Five years ago we released our first emerging writers issue to highlight New England Review’s commitment to discovery and openness to writers whose work is still largely unknown. We included emerging translators among them, with the understanding that translation is another form of imaginative writing and thinking, one that this magazine has been committed to from the beginning. While every issue includes new writers, a dedicated issue gave us a chance to gather their work together and make some noise about it. On the other hand, one of the pleasures of New England Review has always been the way that new and established writers come together, how a new poet might share a table of contents with one of their poetry heroes, or a teacher and student may appear side by side, purely by accident. So with this double issue we decided to have it both ways: It is both an emerging writers issue, with a full two hundred pages dedicated to discovery, and a “regular” issue of NER, where experienced writers and translators have found a home for their newest work. The result is this spectacular new volume, with its thick spine and swirling cover art, which we hope will offer enough color and light to see you through the long winter ahead.

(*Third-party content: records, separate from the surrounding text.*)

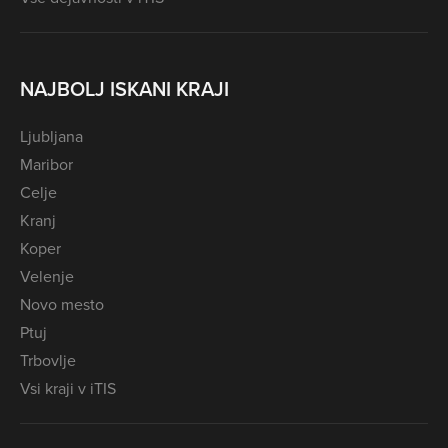
NAJBOLJ ISKANI KRAJI
Ljubljana
Maribor
Celje
Kranj
Koper
Velenje
Novo mesto
Ptuj
Trbovlje
Vsi kraji v iTIS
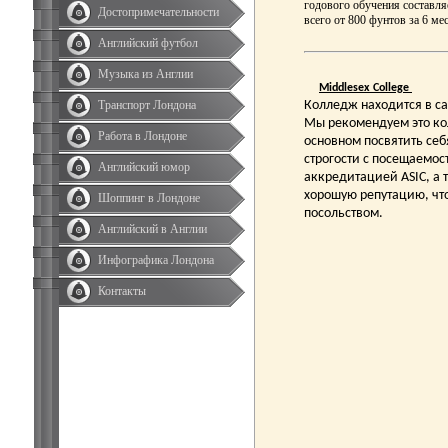
годового обучения составля
Достопримечательности
всего от 800 фунтов за 6 ме
Английский футбол
Музыка из Англии
Middlesex College
Транспорт Лондона
Колледж находится в са
Мы рекомендуем это ко
Работа в Лондоне
основном посвятить себя
строгости с посещаемос
Английский юмор
аккредитацией ASIC, а 
хорошую репутацию, чт
Шоппинг в Лондоне
посольством.
Английский в Англии
Инфографика Лондона
Контакты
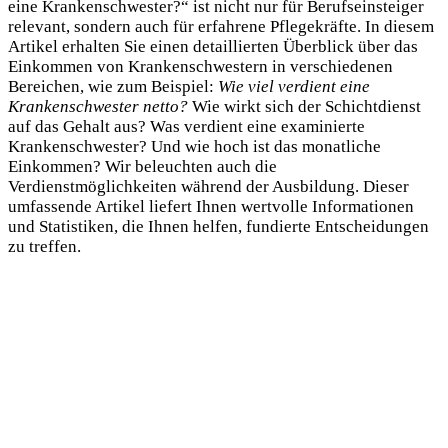
eine Krankenschwester?“ ist nicht nur für Berufseinsteiger
relevant, sondern auch für erfahrene Pflegekräfte. In diesem
Artikel erhalten Sie einen detaillierten Überblick über das
Einkommen von Krankenschwestern in verschiedenen
Bereichen, wie zum Beispiel:
Wie viel verdient eine
Krankenschwester netto?
Wie wirkt sich der Schichtdienst
auf das Gehalt aus? Was verdient eine examinierte
Krankenschwester? Und wie hoch ist das monatliche
Einkommen? Wir beleuchten auch die
Verdienstmöglichkeiten während der Ausbildung. Dieser
umfassende Artikel liefert Ihnen wertvolle Informationen
und Statistiken, die Ihnen helfen, fundierte Entscheidungen
zu treffen.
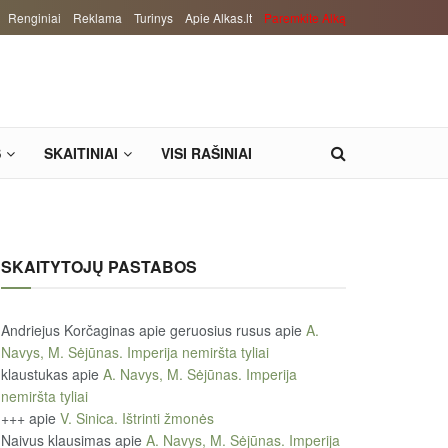
Renginiai
Reklama
Turinys
Apie Alkas.lt
Paremkite Alką
S
SKAITINIAI
VISI RAŠINIAI
SKAITYTOJŲ PASTABOS
Andriejus Korčaginas apie geruosius rusus
apie
A.
Navys, M. Sėjūnas. Imperija nemiršta tyliai
klaustukas
apie
A. Navys, M. Sėjūnas. Imperija
nemiršta tyliai
+++
apie
V. Sinica. Ištrinti žmonės
Naivus klausimas
apie
A. Navys, M. Sėjūnas. Imperija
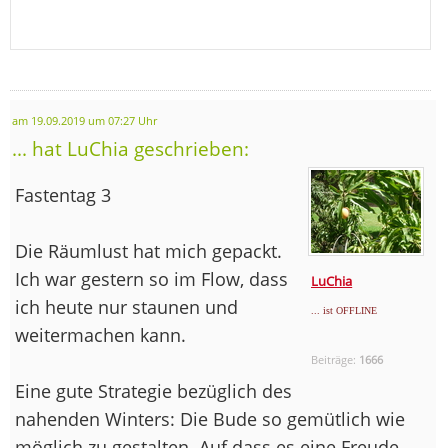
am 19.09.2019 um 07:27 Uhr
... hat LuChia geschrieben:
Fastentag 3
Die Räumlust hat mich gepackt.
Ich war gestern so im Flow, dass
LuChia
ich heute nur staunen und
... ist OFFLINE
weitermachen kann.
Beiträge:
1666
Eine gute Strategie bezüglich des
nahenden Winters: Die Bude so gemütlich wie
möglich zu gestalten. Auf dass es eine Freude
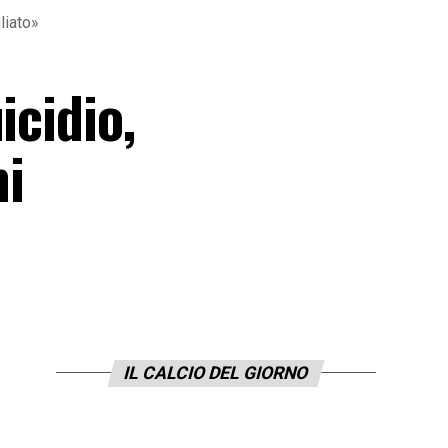
liato»
icidio,
mi
IL CALCIO DEL GIORNO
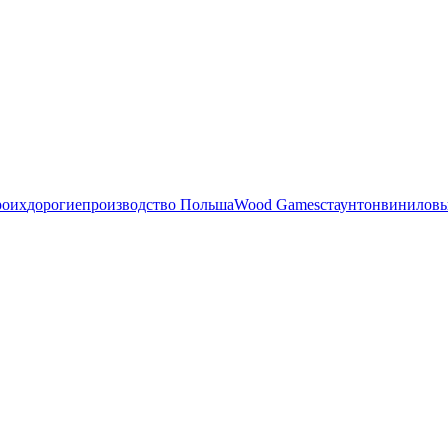
роих
дорогие
производство Польша
Wood Games
стаунтон
виниловы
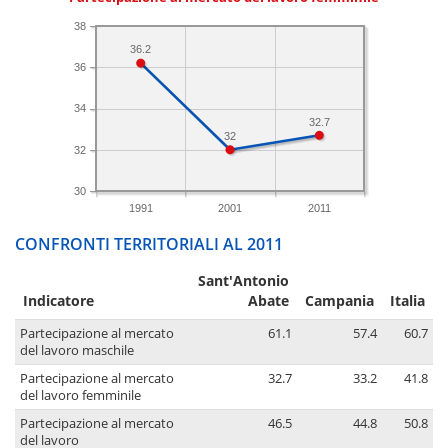
38
36.2
36
34
32.7
32
32
30
1991
2001
2011
CONFRONTI TERRITORIALI AL 2011
Sant'Antonio
Indicatore
Abate
Campania
Italia
Partecipazione al mercato
61.1
57.4
60.7
del lavoro maschile
Partecipazione al mercato
32.7
33.2
41.8
del lavoro femminile
Partecipazione al mercato
46.5
44.8
50.8
del lavoro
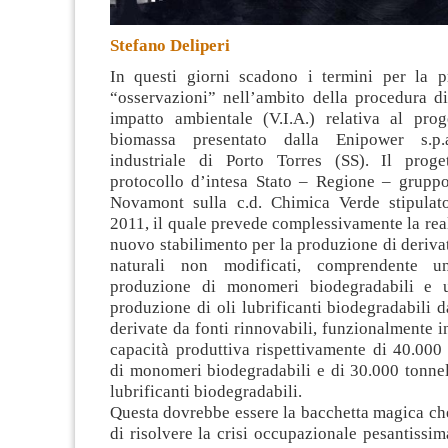
Stefano Deliperi
In questi giorni scadono i termini per la p
“osservazioni” nell’ambito della procedura di
impatto ambientale (V.I.A.)
relativa al prog
biomassa presentato dalla Enipower s.p.
industriale di Porto Torres (SS). Il proge
protocollo d’intesa Stato – Regione – grup
Novamont sulla c.d. Chimica Verde stipulat
2011, il quale prevede complessivamente la rea
nuovo stabilimento per la produzione di derivati
naturali non modificati, comprendente u
produzione di monomeri biodegradabili e 
produzione di oli lubrificanti biodegradabili 
derivate da fonti rinnovabili, funzionalmente in
capacità produttiva rispettivamente di 40.000
di monomeri biodegradabili e di 30.000 tonnel
lubrificanti biodegradabili.
Questa dovrebbe essere la bacchetta magica ch
di risolvere la crisi occupazionale pesantissim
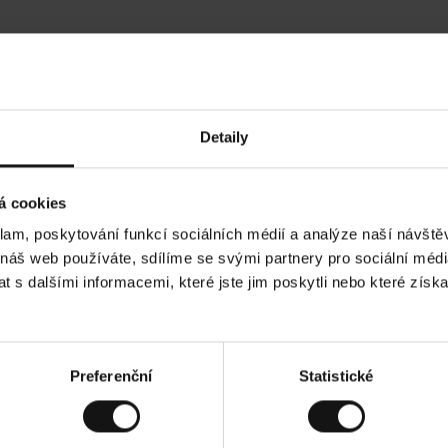
Hodnocení našich zákazníků
Detaily
•
Ines P
•
05.08.2026
05.
O
KUPUJÍCÍ
á cookies
v
ě
16.07.2026
ř
e
klam, poskytování funkcí sociálních médií a analýze naší návšt
n
ý
í je obvykle velmi rychlé - do 5 pracovních dnů,
z
Vynikající kvalit
 náš web používáte, sdílíme se svými partnery pro sociální média
á
 zboží je nekonečný příběh smutku - může trvat až
k
a
ích dnů.
 s dalšími informacemi, které jste jim poskytli nebo které získa
z
n
í
k
d. Zobrazit původní verzi.
Toto je překlad. Zobr
Preferenční
Statistické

Selecting all of this work is the result of endless cycles of reading by people who care deeply about it. Our staff readers and editors listen to each piece, and to each other, often disagreeing but always looking for something that offers up its own truth through a marriage of form, language, content, and idea. One of NER’s most dedicated practitioners of this kind of reading has been fiction editor Ernest McLeod, who began reading for the magazine in 1998 and has continued off and on since then, making the case for a remarkable variety of stories, including several in this issue. This double issue is his last as a fiction editor, and we already miss his insight and warmth, his patience and wisdom. At the same time we’re happy to bring new fiction editor Maggie Su on board. She brings a strong sense of possibility for what fiction can do—how it can surprise and enchant us, break its own rules, and ask the difficult questions.

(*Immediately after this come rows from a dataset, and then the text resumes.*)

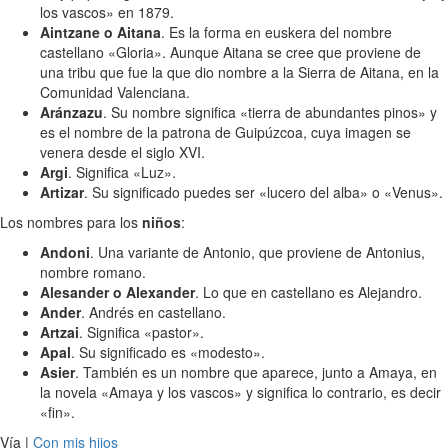
los vascos» en 1879.
Aintzane o Aitana
. Es la forma en euskera del nombre
castellano «Gloria». Aunque Aitana se cree que proviene de
una tribu que fue la que dio nombre a la Sierra de Aitana, en la
Comunidad Valenciana.
Aránzazu
. Su nombre significa «tierra de abundantes pinos» y
es el nombre de la patrona de Guipúzcoa, cuya imagen se
venera desde el siglo XVI.
Argi
. Significa «Luz».
Artizar
. Su significado puedes ser «lucero del alba» o «Venus».
Los nombres para los
niños
:
Andoni
. Una variante de Antonio, que proviene de Antonius,
nombre romano.
Alesander o Alexander
. Lo que en castellano es Alejandro.
Ander
. Andrés en castellano.
Artzai
. Significa «pastor».
Apal
. Su significado es «modesto».
Asier
. También es un nombre que aparece, junto a Amaya, en
la novela «Amaya y los vascos» y significa lo contrario, es decir
«fin».
Vía |
Con mis hijos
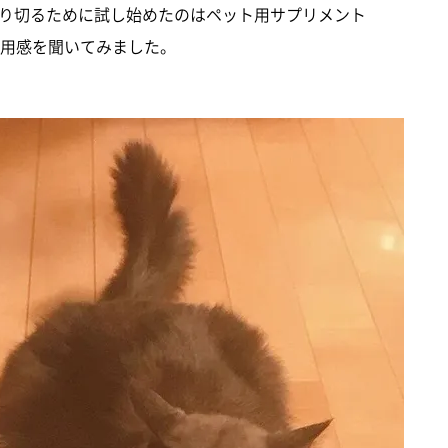
り切るために試し始めたのはペット用サプリメント
や使用感を聞いてみました。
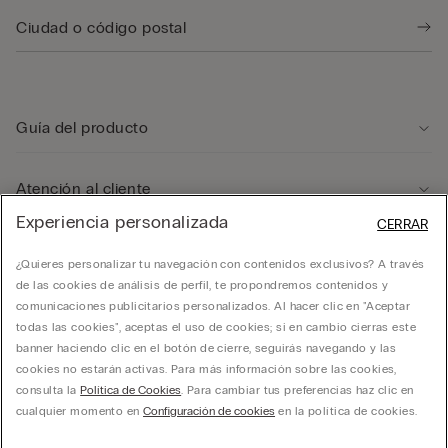
Guía del producto
Atención al cliente
Experiencia personalizada
CERRAR
Departamento legal
¿Quieres personalizar tu navegación con contenidos exclusivos? A través
de las cookies de análisis de perfil, te propondremos contenidos y
comunicaciones publicitarios personalizados. Al hacer clic en "Aceptar
Empresa
todas las cookies", aceptas el uso de cookies; si en cambio cierras este
banner haciendo clic en el botón de cierre, seguirás navegando y las
cookies no estarán activas. Para más información sobre las cookies,
consulta la
Política de Cookies
. Para cambiar tus preferencias haz clic en
cualquier momento en
Configuración de cookies
en la política de cookies.
CALZMEXICO. Todos los derechos reservados.
hello@intimissimi.com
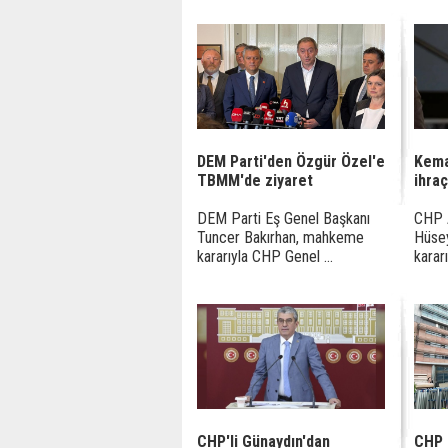
DEM Parti'den Özgür Özel'e
Kema
TBMM'de ziyaret
ihraç
DEM Parti Eş Genel Başkanı
CHP A
Tuncer Bakırhan, mahkeme
Hüse
kararıyla CHP Genel ...
karar
CHP'li Günaydın'dan
CHP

While dedicated emerging writers issues are a relatively recent feature, in the tenth anniversary edition of NER, published in 1987, the editors wrote that the magazine has always “conceived its mission to be above all the support and cultivation of writers not yet canonized by literary opinion. . . . While we have had the immense pleasure of publishing the likes of Robert Penn Warren, Jorge Luis Borges, Ann Beattie, Richard Hugo, Galway Kinnell, or Joyce Carol Oates, we have also refrained almost entirely from soliciting materials for publication. It is accurate, and may even be conservative, to say that 99 1/2 percent of our contents over the years has been material that simply arrived (in a throng of company) by mail.”
This all still rings true, except the part about the mail. Now, instead of receiving a throng of a thousand or so submissions on paper between September and May, we now get nearly 10,000 submissions a year through our online portal, remaining open for just several weeks twice a year. And while we haven’t yet seen the proliferation of AI-generated submissions in the queue, it seems only a matter of time. How many of us would it take to read the submissions then, and who would want to do it? This is not the place for yet another screed for or against artificial intelligence, but I’m going to venture to say that New England Review will remain, as far as it’s possible, an AI-free zone. We’ll adapt as necessary, but if reading and writing are turned over to machines, our purpose here would come to an end.
Speaking of technology, that tenth anniversary issue of NER also featured a “Symposium on the Writer and the Computer” and included Wendell Berry’s essay “Why I Am Not Going to Buy a Computer,” which was subsequently published in Harper’s Magazine’s Readings column (and mistakenly attributed to that magazine ever since). This two-page essay stirred up enough outrage and support that it, along with a handful of those responses, has gone on to be republished multiple times as a book, most recently in 2021 by Penguin, now nearly forty years after the initial storm. By all accounts, Berry has still not purchased a computer. “I do not see that computers are bringing us one step nearer to anything that does matter to me: peace, economic justice, ecological health, political honesty, family and community stability, good work,” he wrote in 1987.
Before you turn to the writers here, emerging and otherwise, and read the words likely composed on and at the very least distributed by means of a computer—though not, as far as I know, using artificial intelligence—here are a few more words about new technology from the current issue’s Rediscovery, related by Alphonse de Lamartine in 1854 and concerning events four hundred years prior. “Men will arise of powerful and attractive minds but of proud and corrupt hearts,” a voice says to John Gutenberg as he is about to share his invention of movable type. “Without thee, they would have remained in darkness, and confined to a narrow circle, doing evil only to their neighbors and in their own time. By thy means they will bring madness, misfortune, and crime upon all men and all ages!”
If it’s human nature to do evil and also to do good, so too are the uses of our inventions. Maybe AI is not going to bring the end times for humanity any more than the printing press did, though I still will not use it. In any case, and in any format, this magazine invites you to read like a human—to be animate, compassionate, vulnerable, and wise.